# My new Canon 60D review



## Wheels47130 (Oct 2, 2010)

I've had it now for just over a week. I wanted to get a good feel with it bofore I did the review. Overall I would give it a 4 out 5. I do really like it. I do admit first that I am in a wheelchair. I often get stuck with railings that block my view to shoot from the chair. That is why I just had to get the 60D right away. The flip out screen works great. I can hold the camera above my head and flip the screen down and see what I'm shooting, even with the 2/3rds grid on it. I also love the resolution. The 18 Megs look great even blown up. I no longer have to upsize for Alamy submissions. I did get the kit since that was all that was available. I'm actually glad. The 18-135 IS lense is really good. My other lenses are LS but it adds to my collection. 
    The thing that bugs methe most is it shots RAW files as CR2 files which doesn't work with CS4. I hope they get a fix for that! The camera body is a bit smaller but not that much. The plastic body is ok. I think it will show light scrathes more.  Also the Remote switch is different. It takes a pin instead of the normal Canon remote. The new battery seems very good. It hold a charge well. 
    I haven't used the video yet. I see it as an add-on. I take pictures, I don't make movies 
    I do really like the camera. The screen can also flip backwards into the camera to protect it. 
Here are a couple of shots from it. If you have a question fell free to ask me.


----------



## Big Mike (Oct 4, 2010)

Cool shots, and thanks for the review.  For a point of reference, what camera were you using before, and how does the feel of that one, compare to the feel/ergonomics on the 60D?  
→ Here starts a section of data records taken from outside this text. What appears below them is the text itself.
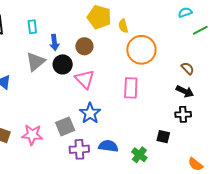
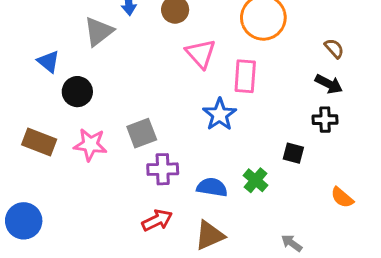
black circle: (63, 64) -> (77, 92), moved
pink triangle: (85, 79) -> (201, 54), moved
blue star: (90, 113) -> (220, 114), moved
blue semicircle: (108, 146) -> (212, 187), moved

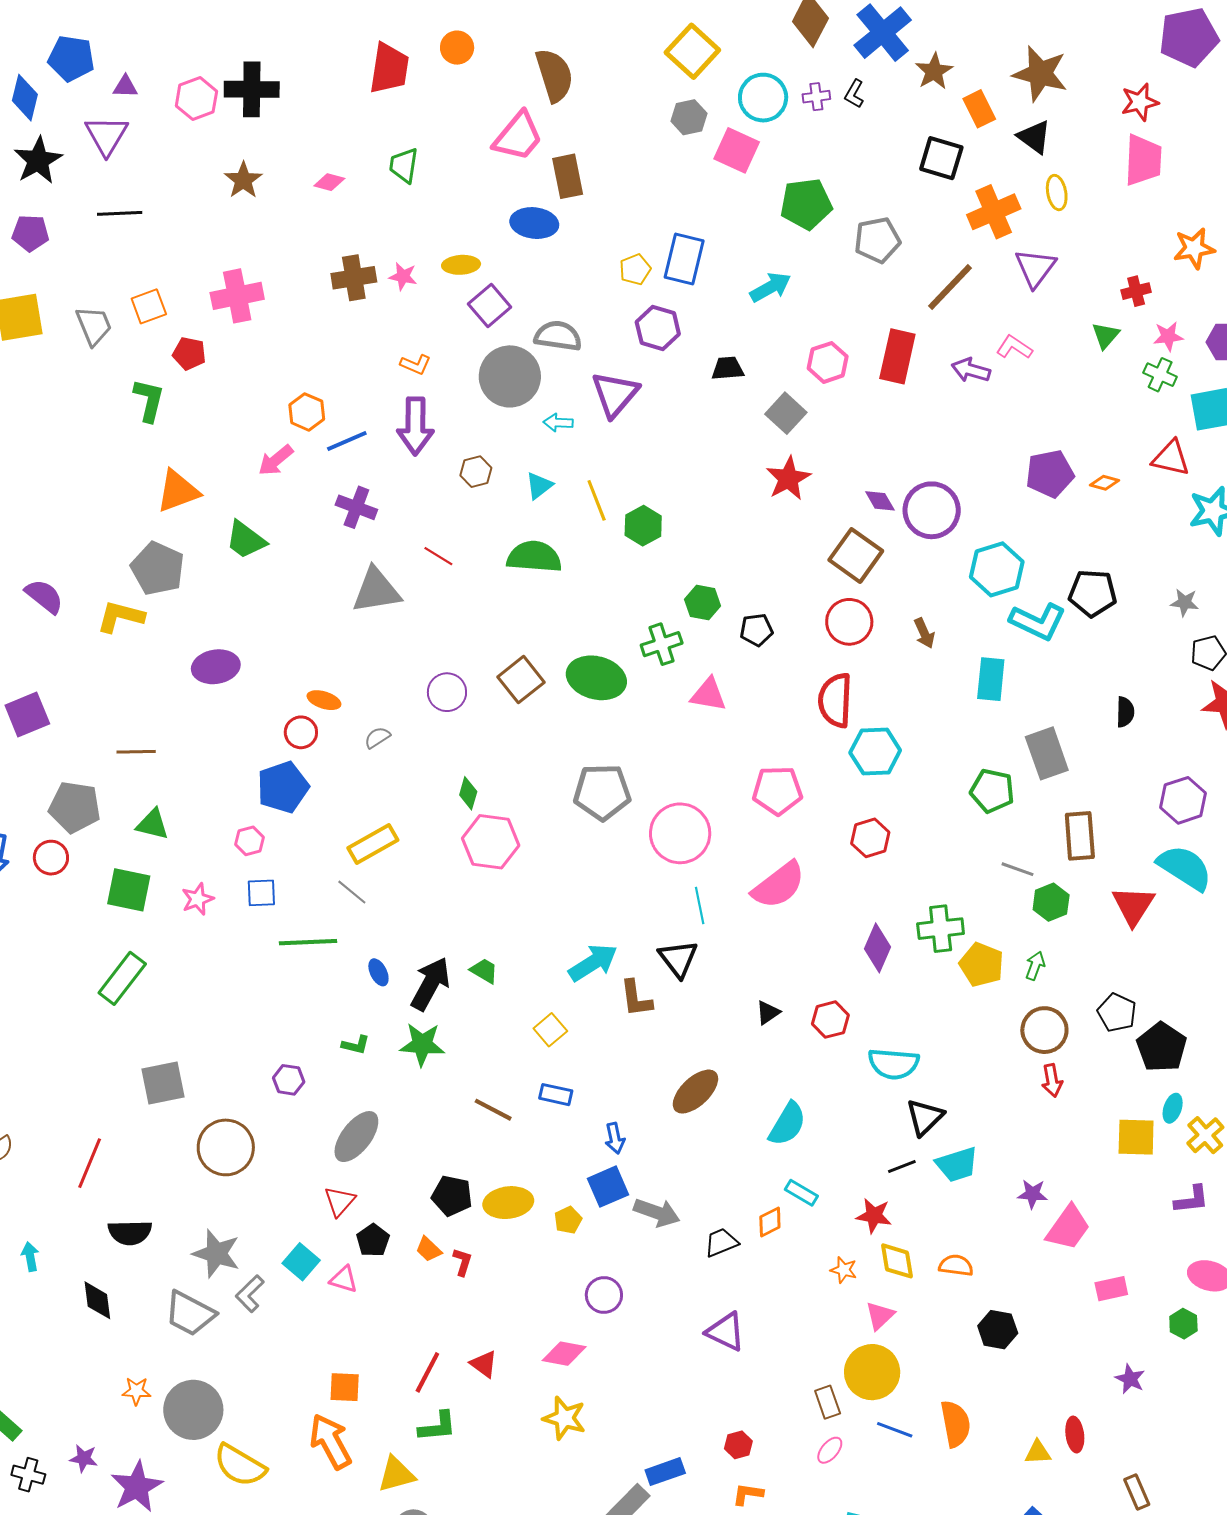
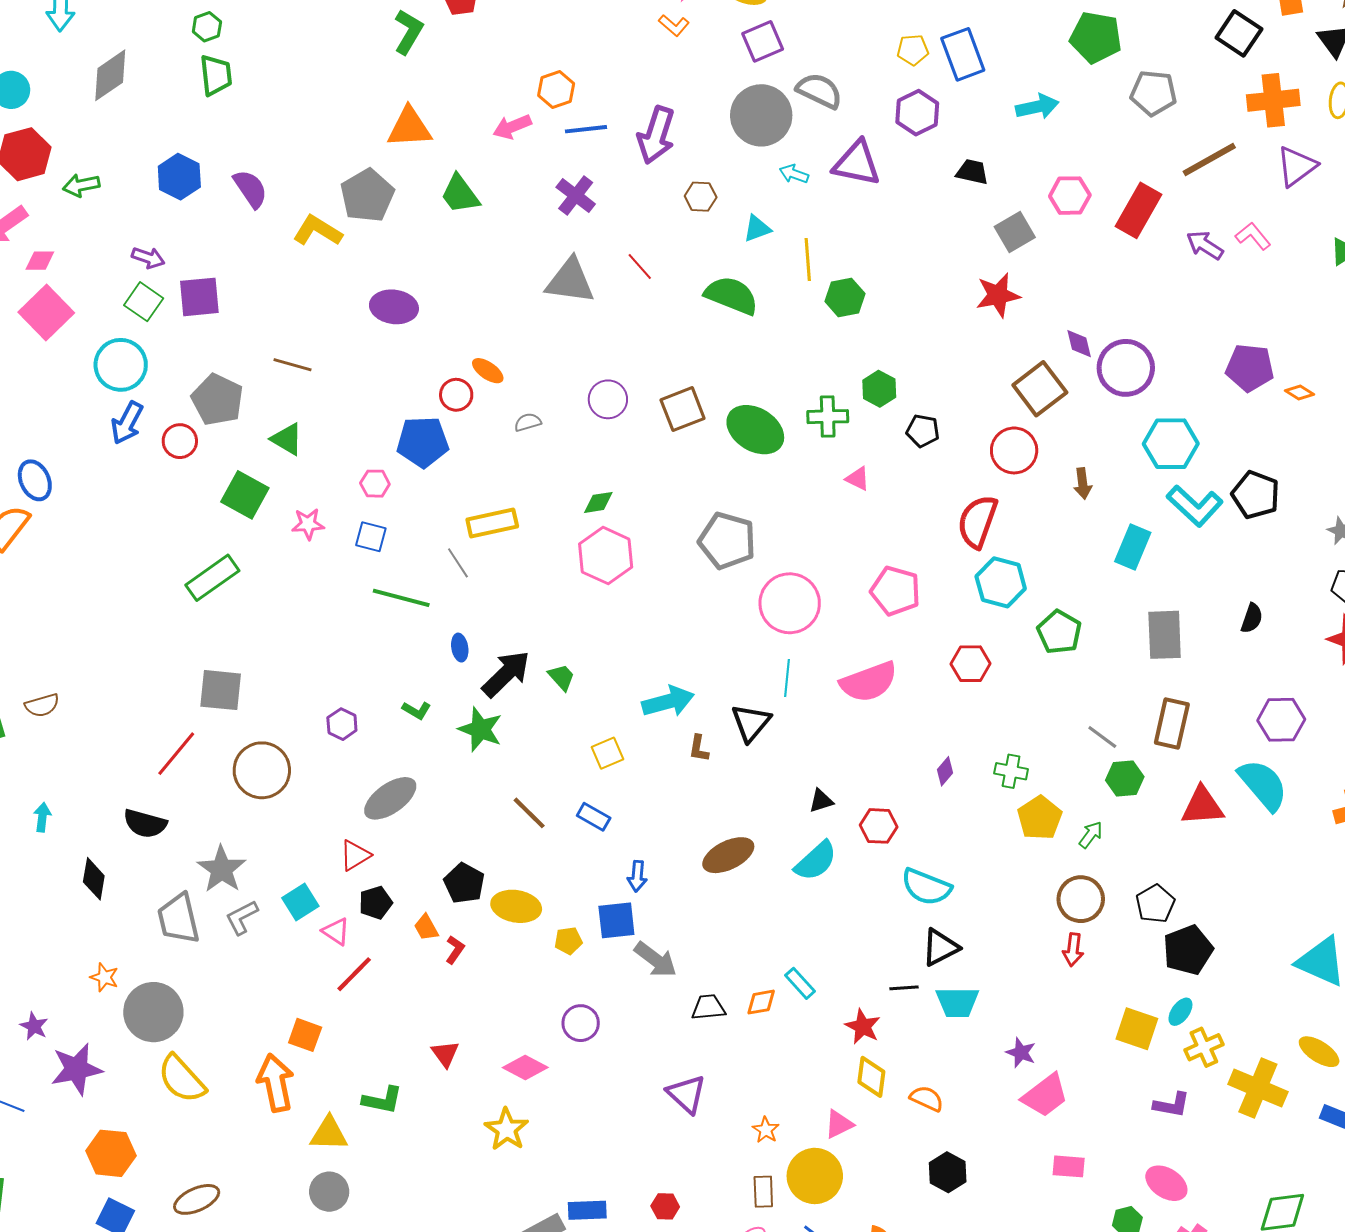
blue rectangle: (684, 259) -> (963, 54), turned -51
orange L-shape: (416, 365) -> (674, 25), moved
purple triangle: (615, 394) -> (857, 163), turned 44
pink triangle: (708, 695) -> (858, 479), size x0.7
green pentagon: (992, 791) -> (1059, 632), moved
green diamond: (468, 793) -> (598, 502), turned 48
red triangle: (1133, 906) -> (1202, 806), turned 36
green cross: (941, 929) -> (1011, 771), size x0.7
purple diamond: (877, 948) -> (945, 771), size x0.6
brown L-shape: (636, 998) -> (699, 748), size x0.7
cyan semicircle: (787, 1124) -> (816, 861), moved
red line: (90, 1163) -> (176, 754), moved
orange star: (844, 1270) -> (766, 1130), moved
gray trapezoid: (190, 1313) -> (179, 919), turned 32
red line: (427, 1372) -> (354, 974), moved

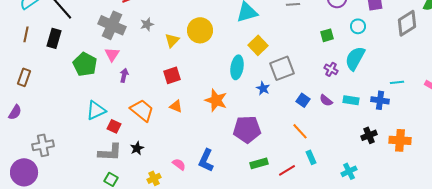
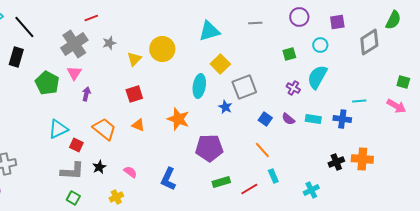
gray cross: (112, 25) -> (74, 44), turned 32
black cross: (369, 135) -> (336, 162), moved
pink semicircle: (179, 164) -> (130, 172), moved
> The thing that bugs me the most is it shots RAW files as CR2 files which doesn't work with CS4. I hope they get a fix for that!


This happens after every new camera release.  It always takes a while for Adobe to 'catch up' to the new camera models.  I hope you will be OK with CS4, as it's only one generation old.  They might not offer an update that is compatible with CS2 or CS3 etc.  

Of course, your camera will have come with Canon DPP, which will open the RAW files, and you should be able to use the free Adobe DNG converter, to convert them from CR2 to DNG, which will be compatible with Photoshop.


----------



## Neil S. (Oct 4, 2010)

OMG that 1st pic looks so dangerous lol.

Nice shots, and grats on the new camera btw. :thumbup:


----------



## Merlin_AZ (Oct 4, 2010)

camera raw | Adobe Photoshop CS5
Adobe Camera Raw 6.2 includes the 60D.
I'm not sure whether it will work with CS4, though.


----------



## Wheels47130 (Oct 4, 2010)

My other camera is the Canon 40D. 
I was out getting the shot of the retail area by the river and parked near one of the Halifax river parks. I just kept hearing the motorcycles so went over and just happened upon this stunt show. They let me inside the gates to take photos. That is why I love my LS 28-300 lens. When people see that black camera and a nice big ivory lens though know you are a serious photog and usually let you in places. :lmao:


----------



## Sachphotography (Oct 4, 2010)

IF you cant get it work download Adobe DNG converter. It will convert all raw file to DNG files. Basically an adobe format. I had to do this when I upgraded to a D300


----------



## gagey (Oct 5, 2010)

Those are really cool shots!


----------



## candin (Apr 5, 2011)

So my friend just got a 60D, he bought a Sigma 30mm f/1.4 lens and he loves it. I don't know anything about cameras and I wanted to buy him a lens that he will enjoy as much as that sigma one. What would be a good lens to buy for him... one that isnt too expensive..


----------



## molested_cow (Apr 5, 2011)

The first shot looks like what clowns will do on a horse back....

Not sure which lens you are using, but I think the shots will look better with shallower depth of field. Right not, the background is a bit distracting.


----------